There are many ways to contribute to Rustfmt. This document lays out what they
are and has information on how to get started. If you have any questions about
contributing or need help with anything, please ask in the WG-Rustfmt channel
on [Discord](https://discordapp.com/invite/rust-lang). Feel free to also ask questions
on issues, or file new issues specifically to get help.

All contributors are expected to follow our [Code of
Conduct](CODE_OF_CONDUCT.md).

## Test and file issues

It would be really useful to have people use rustfmt on their projects and file
issues where it does something you don't expect.


## Create test cases

Having a strong test suite for a tool like this is essential. It is very easy
to create regressions. Any tests you can add are very much appreciated.

The tests can be run with `cargo test`. This does a number of things:
* runs the unit tests for a number of internal functions;
* makes sure that rustfmt run on every file in `./tests/source/` is equal to its
  associated file in `./tests/target/`;
* runs idempotence tests on the files in `./tests/target/`. These files should
  not be changed by rustfmt;
* checks that rustfmt's code is not changed by running on itself. This ensures
  that the project bootstraps.

Creating a test is as easy as creating a new file in `./tests/source/` and an
equally named one in `./tests/target/`. If it is only required that rustfmt
leaves a piece of code unformatted, it may suffice to only create a target file.

Whenever there's a discrepancy between the expected output when running tests, a
colourised diff will be printed so that the offending line(s) can quickly be
identified.

Without explicit settings, the tests will be run using rustfmt's default
configuration.
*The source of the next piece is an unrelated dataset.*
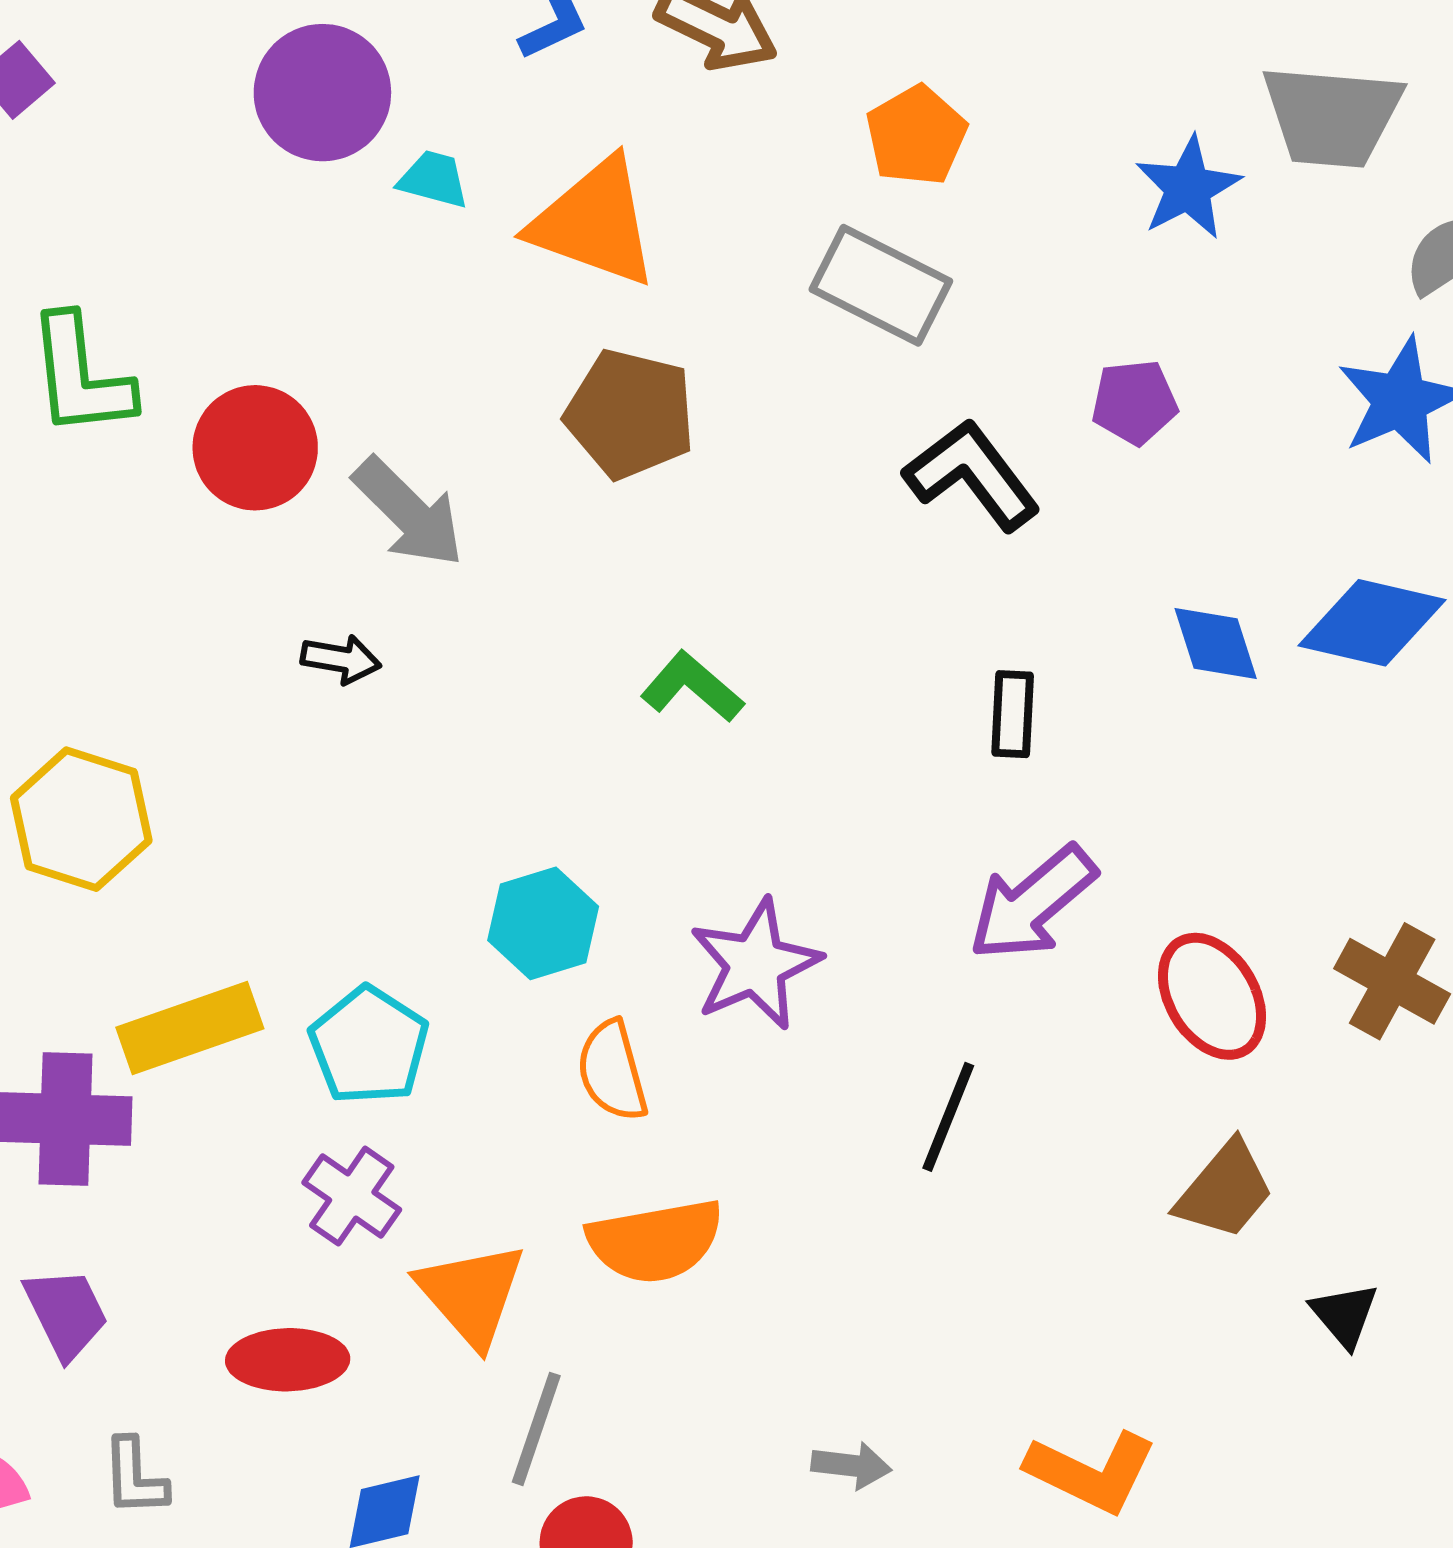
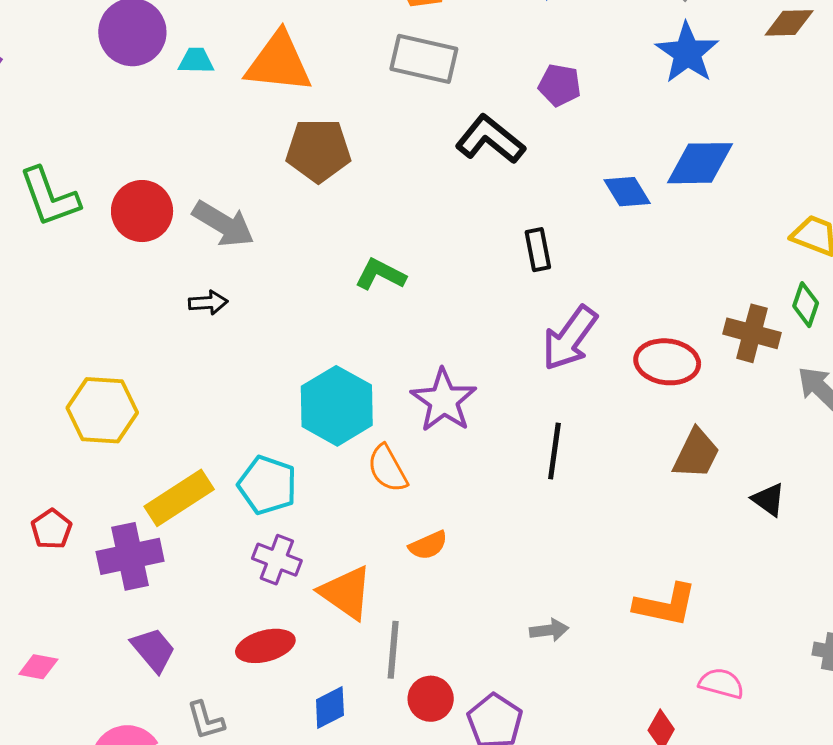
purple pentagon: (1134, 402) -> (560, 85), turned 30
cyan hexagon: (543, 923) -> (337, 406), size x1.4
red ellipse: (1212, 996) -> (667, 362), turned -38
orange semicircle: (655, 1241) -> (428, 545), size x0.6

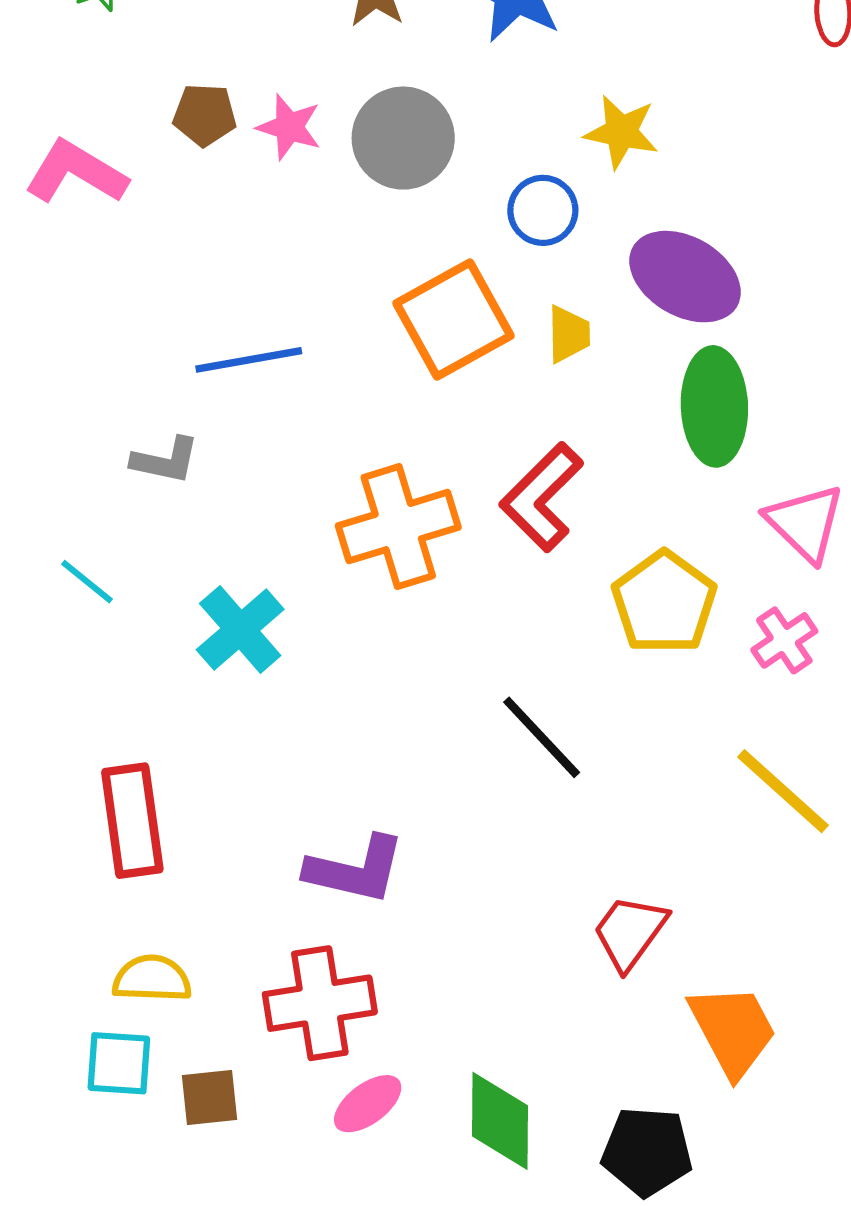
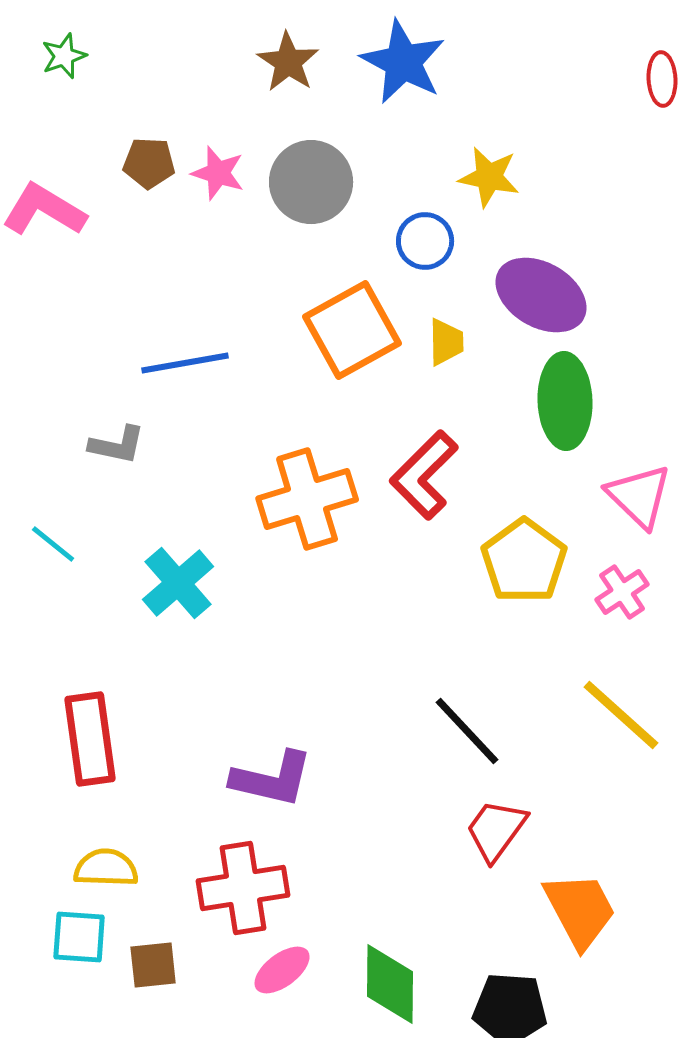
black line: (542, 737) -> (467, 731), moved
It is possible to run a test using non-default settings in several 
ways. Firstly, you can include configuration parameters in comments at the top
of the file. For example: to use 3 spaces per tab, start your test with
`// rustfmt-tab_spaces: 3`. Just remember that the comment is part of the input,
so include in both the source and target files! It is also possible to
explicitly specify the name of the expected output file in the target directory.
Use `// rustfmt-target: filename.rs` for this. You can also specify a custom
configuration by using the `rustfmt-config` directive. Rustfmt will then use
that toml file located in `./tests/config/` for its configuration. Including
`// rustfmt-config: small_tabs.toml` will run your test with the configuration
file found at `./tests/config/small_tabs.toml`. The final option is used when the
test source file contains no configuration parameter comments. In this case, the
test harness looks for a configuration file with the same filename as the test
file in the `./tests/config/` directory, so a test source file named `test-indent.rs`
would need a configuration file named `test-indent.toml` in that directory. As an
example, the `issue-1111.rs` test file is configured by the file
`./tests/config/issue-1111.toml`.

## Debugging

Some `rewrite_*` methods use the `debug!` macro for printing useful information.
These messages can be printed by using the environment variable `RUST_LOG=rustfmt=DEBUG`.
These traces can be helpful in understanding which part of the code was used
and get a better grasp on the execution flow.

## Hack!

Here are some [good starting issues](https://github.com/rust-lang/rustfmt/issues?q=is%3Aopen+is%3Aissue+label%3Agood-first-issue).

If you've found areas which need polish and don't have issues, please submit a
PR, don't feel there needs to be an issue.


### Guidelines

Rustfmt bootstraps, that is part of its test suite is running itself on its
source code. So, basically, the only style guideline is that you must pass the
tests. That ensures that the Rustfmt source code adheres to our own conventions.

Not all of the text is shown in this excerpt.